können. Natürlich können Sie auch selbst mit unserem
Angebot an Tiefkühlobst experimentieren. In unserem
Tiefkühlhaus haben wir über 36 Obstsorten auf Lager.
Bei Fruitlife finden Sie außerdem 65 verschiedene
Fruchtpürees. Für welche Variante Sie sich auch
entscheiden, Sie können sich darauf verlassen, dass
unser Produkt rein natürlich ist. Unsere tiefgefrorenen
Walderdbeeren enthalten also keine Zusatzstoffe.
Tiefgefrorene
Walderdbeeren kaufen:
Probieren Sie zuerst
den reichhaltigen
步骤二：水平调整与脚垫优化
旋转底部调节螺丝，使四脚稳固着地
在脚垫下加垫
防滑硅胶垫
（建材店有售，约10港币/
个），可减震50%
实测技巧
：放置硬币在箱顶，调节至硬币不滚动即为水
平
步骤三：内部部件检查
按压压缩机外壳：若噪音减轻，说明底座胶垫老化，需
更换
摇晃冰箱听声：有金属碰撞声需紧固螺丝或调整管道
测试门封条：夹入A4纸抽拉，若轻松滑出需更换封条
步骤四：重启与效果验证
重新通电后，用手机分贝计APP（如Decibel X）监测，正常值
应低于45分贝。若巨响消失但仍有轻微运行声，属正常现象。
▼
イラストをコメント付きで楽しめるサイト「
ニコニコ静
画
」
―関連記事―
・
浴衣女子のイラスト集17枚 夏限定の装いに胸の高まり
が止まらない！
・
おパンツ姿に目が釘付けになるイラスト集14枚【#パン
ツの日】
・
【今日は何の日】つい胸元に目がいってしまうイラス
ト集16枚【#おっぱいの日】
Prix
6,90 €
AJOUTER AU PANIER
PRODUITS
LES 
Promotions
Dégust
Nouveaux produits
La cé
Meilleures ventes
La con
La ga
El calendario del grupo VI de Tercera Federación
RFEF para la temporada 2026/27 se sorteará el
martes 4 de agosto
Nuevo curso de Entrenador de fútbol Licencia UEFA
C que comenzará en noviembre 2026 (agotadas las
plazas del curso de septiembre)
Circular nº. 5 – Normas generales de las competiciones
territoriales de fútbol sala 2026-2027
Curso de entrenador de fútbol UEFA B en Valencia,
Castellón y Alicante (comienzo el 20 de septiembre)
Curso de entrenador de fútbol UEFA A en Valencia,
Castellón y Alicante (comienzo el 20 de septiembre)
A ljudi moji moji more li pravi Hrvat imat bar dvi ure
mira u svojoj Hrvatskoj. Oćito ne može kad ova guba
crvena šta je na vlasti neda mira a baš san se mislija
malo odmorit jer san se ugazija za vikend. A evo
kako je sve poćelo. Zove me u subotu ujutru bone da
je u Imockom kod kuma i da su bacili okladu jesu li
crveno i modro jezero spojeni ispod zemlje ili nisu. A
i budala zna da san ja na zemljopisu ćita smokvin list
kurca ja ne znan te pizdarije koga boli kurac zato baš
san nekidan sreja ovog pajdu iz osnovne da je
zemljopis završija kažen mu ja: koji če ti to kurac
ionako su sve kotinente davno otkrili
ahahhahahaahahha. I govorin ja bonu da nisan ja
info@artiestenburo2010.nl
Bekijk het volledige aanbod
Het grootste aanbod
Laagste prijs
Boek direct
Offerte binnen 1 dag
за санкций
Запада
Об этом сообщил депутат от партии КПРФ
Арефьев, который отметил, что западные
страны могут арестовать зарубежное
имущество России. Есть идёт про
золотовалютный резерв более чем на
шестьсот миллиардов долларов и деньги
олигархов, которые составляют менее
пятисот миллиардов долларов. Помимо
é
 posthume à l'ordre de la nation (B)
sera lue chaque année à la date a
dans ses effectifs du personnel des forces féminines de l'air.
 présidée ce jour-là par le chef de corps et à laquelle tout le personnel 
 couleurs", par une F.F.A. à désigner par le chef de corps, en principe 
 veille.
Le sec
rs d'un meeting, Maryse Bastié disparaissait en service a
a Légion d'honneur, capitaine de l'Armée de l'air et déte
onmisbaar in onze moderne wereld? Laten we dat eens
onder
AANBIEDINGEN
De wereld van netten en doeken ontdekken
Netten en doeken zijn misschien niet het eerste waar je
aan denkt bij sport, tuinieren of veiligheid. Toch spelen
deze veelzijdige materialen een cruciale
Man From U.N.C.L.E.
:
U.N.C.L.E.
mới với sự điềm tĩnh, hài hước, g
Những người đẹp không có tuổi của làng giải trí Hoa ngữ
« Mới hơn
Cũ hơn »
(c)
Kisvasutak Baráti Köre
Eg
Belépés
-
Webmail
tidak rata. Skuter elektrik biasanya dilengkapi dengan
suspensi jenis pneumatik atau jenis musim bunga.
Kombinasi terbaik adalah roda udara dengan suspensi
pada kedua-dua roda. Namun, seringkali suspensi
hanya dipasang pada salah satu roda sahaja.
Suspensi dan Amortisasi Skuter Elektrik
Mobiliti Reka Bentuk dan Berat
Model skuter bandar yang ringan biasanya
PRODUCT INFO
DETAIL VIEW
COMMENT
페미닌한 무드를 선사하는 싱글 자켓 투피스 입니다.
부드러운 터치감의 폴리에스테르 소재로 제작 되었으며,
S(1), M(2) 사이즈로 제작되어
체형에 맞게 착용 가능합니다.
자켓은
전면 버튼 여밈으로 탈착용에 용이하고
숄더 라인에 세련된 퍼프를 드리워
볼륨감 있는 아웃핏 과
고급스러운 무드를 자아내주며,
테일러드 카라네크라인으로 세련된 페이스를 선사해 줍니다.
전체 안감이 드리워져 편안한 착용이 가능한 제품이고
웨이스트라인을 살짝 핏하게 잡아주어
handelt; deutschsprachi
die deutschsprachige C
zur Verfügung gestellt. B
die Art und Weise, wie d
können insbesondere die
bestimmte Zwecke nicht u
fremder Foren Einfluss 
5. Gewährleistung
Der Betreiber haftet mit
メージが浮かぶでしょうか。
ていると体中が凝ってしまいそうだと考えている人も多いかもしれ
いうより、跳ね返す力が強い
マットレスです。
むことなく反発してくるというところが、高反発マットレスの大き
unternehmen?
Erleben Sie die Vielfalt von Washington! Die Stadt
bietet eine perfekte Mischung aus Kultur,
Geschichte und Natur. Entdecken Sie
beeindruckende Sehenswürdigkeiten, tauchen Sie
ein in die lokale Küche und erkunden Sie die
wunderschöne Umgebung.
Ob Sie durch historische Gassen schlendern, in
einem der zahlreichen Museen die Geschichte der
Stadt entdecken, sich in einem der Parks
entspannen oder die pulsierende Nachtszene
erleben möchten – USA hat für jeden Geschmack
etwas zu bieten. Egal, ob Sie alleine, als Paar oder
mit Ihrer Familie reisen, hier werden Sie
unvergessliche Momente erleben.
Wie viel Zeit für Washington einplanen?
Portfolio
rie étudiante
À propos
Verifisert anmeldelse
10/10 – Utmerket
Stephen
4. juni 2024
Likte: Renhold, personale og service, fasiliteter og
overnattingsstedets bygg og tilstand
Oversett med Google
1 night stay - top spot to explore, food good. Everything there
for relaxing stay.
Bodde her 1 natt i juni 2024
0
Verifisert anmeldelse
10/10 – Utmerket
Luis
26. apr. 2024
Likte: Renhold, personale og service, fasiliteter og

★ ★ ★

## Aim of the task
Quote the data above in full, changing nothing.

## Output for this task
können. Natürlich können Sie auch selbst mit unserem
Angebot an Tiefkühlobst experimentieren. In unserem
Tiefkühlhaus haben wir über 36 Obstsorten auf Lager.
Bei Fruitlife finden Sie außerdem 65 verschiedene
Fruchtpürees. Für welche Variante Sie sich auch
entscheiden, Sie können sich darauf verlassen, dass
unser Produkt rein natürlich ist. Unsere tiefgefrorenen
Walderdbeeren enthalten also keine Zusatzstoffe.
Tiefgefrorene
Walderdbeeren kaufen:
Probieren Sie zuerst
den reichhaltigen
步骤二：水平调整与脚垫优化
旋转底部调节螺丝，使四脚稳固着地
在脚垫下加垫
防滑硅胶垫
（建材店有售，约10港币/
个），可减震50%
实测技巧
：放置硬币在箱顶，调节至硬币不滚动即为水
平
步骤三：内部部件检查
按压压缩机外壳：若噪音减轻，说明底座胶垫老化，需
更换
摇晃冰箱听声：有金属碰撞声需紧固螺丝或调整管道
测试门封条：夹入A4纸抽拉，若轻松滑出需更换封条
步骤四：重启与效果验证
重新通电后，用手机分贝计APP（如Decibel X）监测，正常值
应低于45分贝。若巨响消失但仍有轻微运行声，属正常现象。
▼
イラストをコメント付きで楽しめるサイト「
ニコニコ静
画
」
―関連記事―
・
浴衣女子のイラスト集17枚 夏限定の装いに胸の高まり
が止まらない！
・
おパンツ姿に目が釘付けになるイラスト集14枚【#パン
ツの日】
・
【今日は何の日】つい胸元に目がいってしまうイラス
ト集16枚【#おっぱいの日】
Prix
6,90 €
AJOUTER AU PANIER
PRODUITS
LES 
Promotions
Dégust
Nouveaux produits
La cé
Meilleures ventes
La con
La ga
El calendario del grupo VI de Tercera Federación
RFEF para la temporada 2026/27 se sorteará el
martes 4 de agosto
Nuevo curso de Entrenador de fútbol Licencia UEFA
C que comenzará en noviembre 2026 (agotadas las
plazas del curso de septiembre)
Circular nº. 5 – Normas generales de las competiciones
territoriales de fútbol sala 2026-2027
Curso de entrenador de fútbol UEFA B en Valencia,
Castellón y Alicante (comienzo el 20 de septiembre)
Curso de entrenador de fútbol UEFA A en Valencia,
Castellón y Alicante (comienzo el 20 de septiembre)
A ljudi moji moji more li pravi Hrvat imat bar dvi ure
mira u svojoj Hrvatskoj. Oćito ne može kad ova guba
crvena šta je na vlasti neda mira a baš san se mislija
malo odmorit jer san se ugazija za vikend. A evo
kako je sve poćelo. Zove me u subotu ujutru bone da
je u Imockom kod kuma i da su bacili okladu jesu li
crveno i modro jezero spojeni ispod zemlje ili nisu. A
i budala zna da san ja na zemljopisu ćita smokvin list
kurca ja ne znan te pizdarije koga boli kurac zato baš
san nekidan sreja ovog pajdu iz osnovne da je
zemljopis završija kažen mu ja: koji če ti to kurac
ionako su sve kotinente davno otkrili
ahahhahahaahahha. I govorin ja bonu da nisan ja
info@artiestenburo2010.nl
Bekijk het volledige aanbod
Het grootste aanbod
Laagste prijs
Boek direct
Offerte binnen 1 dag
за санкций
Запада
Об этом сообщил депутат от партии КПРФ
Арефьев, который отметил, что западные
страны могут арестовать зарубежное
имущество России. Есть идёт про
золотовалютный резерв более чем на
шестьсот миллиардов долларов и деньги
олигархов, которые составляют менее
пятисот миллиардов долларов. Помимо
é
 posthume à l'ordre de la nation (B)
sera lue chaque année à la date a
dans ses effectifs du personnel des forces féminines de l'air.
 présidée ce jour-là par le chef de corps et à laquelle tout le personnel 
 couleurs", par une F.F.A. à désigner par le chef de corps, en principe 
 veille.
Le sec
rs d'un meeting, Maryse Bastié disparaissait en service a
a Légion d'honneur, capitaine de l'Armée de l'air et déte
onmisbaar in onze moderne wereld? Laten we dat eens
onder
AANBIEDINGEN
De wereld van netten en doeken ontdekken
Netten en doeken zijn misschien niet het eerste waar je
aan denkt bij sport, tuinieren of veiligheid. Toch spelen
deze veelzijdige materialen een cruciale
Man From U.N.C.L.E.
:
U.N.C.L.E.
mới với sự điềm tĩnh, hài hước, g
Những người đẹp không có tuổi của làng giải trí Hoa ngữ
« Mới hơn
Cũ hơn »
(c)
Kisvasutak Baráti Köre
Eg
Belépés
-
Webmail
tidak rata. Skuter elektrik biasanya dilengkapi dengan
suspensi jenis pneumatik atau jenis musim bunga.
Kombinasi terbaik adalah roda udara dengan suspensi
pada kedua-dua roda. Namun, seringkali suspensi
hanya dipasang pada salah satu roda sahaja.
Suspensi dan Amortisasi Skuter Elektrik
Mobiliti Reka Bentuk dan Berat
Model skuter bandar yang ringan biasanya
PRODUCT INFO
DETAIL VIEW
COMMENT
페미닌한 무드를 선사하는 싱글 자켓 투피스 입니다.
부드러운 터치감의 폴리에스테르 소재로 제작 되었으며,
S(1), M(2) 사이즈로 제작되어
체형에 맞게 착용 가능합니다.
자켓은
전면 버튼 여밈으로 탈착용에 용이하고
숄더 라인에 세련된 퍼프를 드리워
볼륨감 있는 아웃핏 과
고급스러운 무드를 자아내주며,
테일러드 카라네크라인으로 세련된 페이스를 선사해 줍니다.
전체 안감이 드리워져 편안한 착용이 가능한 제품이고
웨이스트라인을 살짝 핏하게 잡아주어
handelt; deutschsprachi
die deutschsprachige C
zur Verfügung gestellt. B
die Art und Weise, wie d
können insbesondere die
bestimmte Zwecke nicht u
fremder Foren Einfluss 
5. Gewährleistung
Der Betreiber haftet mit
メージが浮かぶでしょうか。
ていると体中が凝ってしまいそうだと考えている人も多いかもしれ
いうより、跳ね返す力が強い
マットレスです。
むことなく反発してくるというところが、高反発マットレスの大き
unternehmen?
Erleben Sie die Vielfalt von Washington! Die Stadt
bietet eine perfekte Mischung aus Kultur,
Geschichte und Natur. Entdecken Sie
beeindruckende Sehenswürdigkeiten, tauchen Sie
ein in die lokale Küche und erkunden Sie die
wunderschöne Umgebung.
Ob Sie durch historische Gassen schlendern, in
einem der zahlreichen Museen die Geschichte der
Stadt entdecken, sich in einem der Parks
entspannen oder die pulsierende Nachtszene
erleben möchten – USA hat für jeden Geschmack
etwas zu bieten. Egal, ob Sie alleine, als Paar oder
mit Ihrer Familie reisen, hier werden Sie
unvergessliche Momente erleben.
Wie viel Zeit für Washington einplanen?
Portfolio
rie étudiante
À propos
Verifisert anmeldelse
10/10 – Utmerket
Stephen
4. juni 2024
Likte: Renhold, personale og service, fasiliteter og
overnattingsstedets bygg og tilstand
Oversett med Google
1 night stay - top spot to explore, food good. Everything there
for relaxing stay.
Bodde her 1 natt i juni 2024
0
Verifisert anmeldelse
10/10 – Utmerket
Luis
26. apr. 2024
Likte: Renhold, personale og service, fasiliteter og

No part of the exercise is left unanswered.